For FY24, National Highway Authority eyes 1,987km monetisation

National Highway Authority of India (NHAI) aims to monetise 1,987 kilometres (km) of highways in 2023-24 through ‘toll operate transfer’ and infrastructure investment trust (InvITs) modes, people familiar with the development said.

The highways body has lined up 30 National Highway sections as part of the plan, with the 124-km Trichy-Thuvarankurichi-Madurai (Tamil Nadu) section being the longest and the 4.4-km Badarpur elevated corridor in Delhi being the shortest in the list.

Sources did not immediately share the amount of money NHAI is looking to raise in FY24 through asset monetisation.

However, under the Centre’s ₹6 lakh-crore National Monetisation Pipeline (NMP) spread over four years from 2021-22 to 2024-25, operational highway stretches have the highest share of ₹1.6 lakh crore.

NHAI had targeted to monetise 14 highway sections covering 1,750.14 km in 2022-23. As of date, it has realised ₹10,367.77 crore in FY23 from 487.7 km of road assets.

“The value aimed to be unlocked through asset monetisation in the current year (FY23) has been achieved,” a senior NHAI official told ET, adding that the road sections had been selected this year on the basis of assured traffic visibility.

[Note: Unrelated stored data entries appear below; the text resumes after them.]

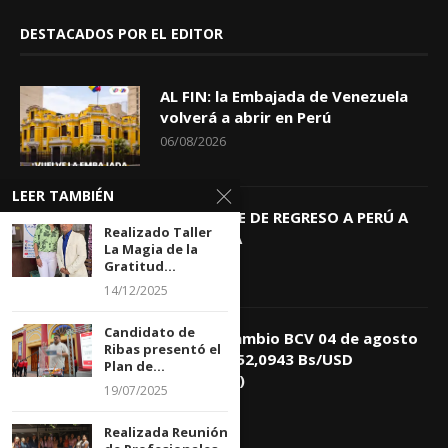
DESTACADOS POR EL EDITOR
AL FIN: la Embajada de Venezuela
volverá a abrir en Perú
06/08/2026
LEER TAMBIÉN
KEIKO TRAE DE REGRESO A PERÚ A
Realizado Taller
GIOVANNA
La Magia de la
04/08/2026
Gratitud...
14/12/2025
Candidato de
Tasa de Cambio BCV 04 de agosto
Ribas presentó el
de 2026: 752,0943 Bs/USD
Plan de...
(+0,4418%)
19/07/2025
04/08/2026
Realizada Reunión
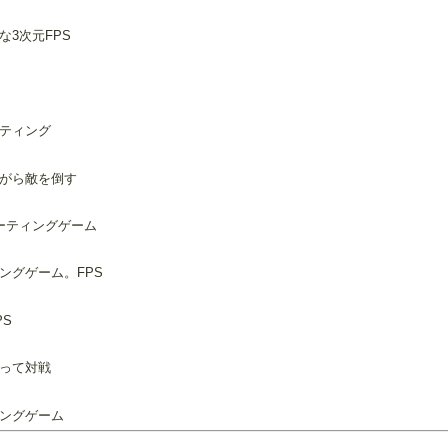
3次元FPS
ティング
がら敵を倒す
ーティングゲーム
ングゲーム。FPS
S
って対戦
ングゲーム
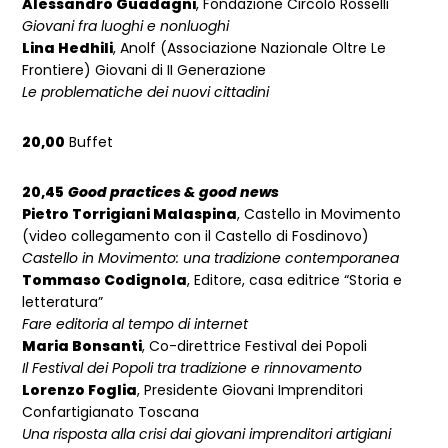
Alessandro Guadagni
, Fondazione Circolo Rosselli
Giovani fra luoghi e nonluoghi
Lina Hedhili
, Anolf (Associazione Nazionale Oltre Le
Frontiere) Giovani di II Generazione
Le problematiche dei nuovi cittadini
20,00
Buffet
20,45
Good practices & good news
Pietro Torrigiani Malaspina
, Castello in Movimento
(video collegamento con il Castello di Fosdinovo)
Castello in Movimento: una tradizione contemporanea
Tommaso Codignola
, Editore, casa editrice “Storia e
letteratura”
Fare editoria al tempo di internet
Maria Bonsanti
, Co-direttrice Festival dei Popoli
Il Festival dei Popoli tra tradizione e rinnovamento
Lorenzo Foglia
, Presidente Giovani Imprenditori
Confartigianato Toscana
Una risposta alla crisi dai giovani imprenditori artigiani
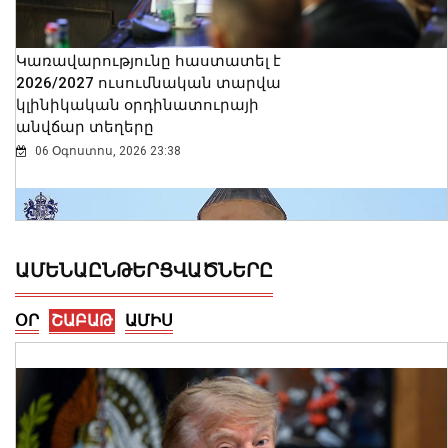
Կառավարությունը հաստատել է
2026/2027 ուսումնական տարվա
կլինիկական օրդինատուրայի
անվճար տեղերը
06 Օգոստոս, 2026 23:38
ԱՄԵՆԱԸՆԹԵՐՑՎԱԾՆԵՐԸ
ՕՐ
ՇԱԲԱԹ
ԱՄԻՍ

The asset monetisation will help manage NHAI’s debt that had ballooned to ₹3.5 lakh crore at the end of 2021-22. “There is hardly a secondary market available in the build operate transfer (BOT) road asset space and the only assets visible are in NHAI InvIT and TOT programmes, so we are very bullish about the assets that are being put up,” said Zafar Khan, vice president of Highway Operators Association (India), an industry body.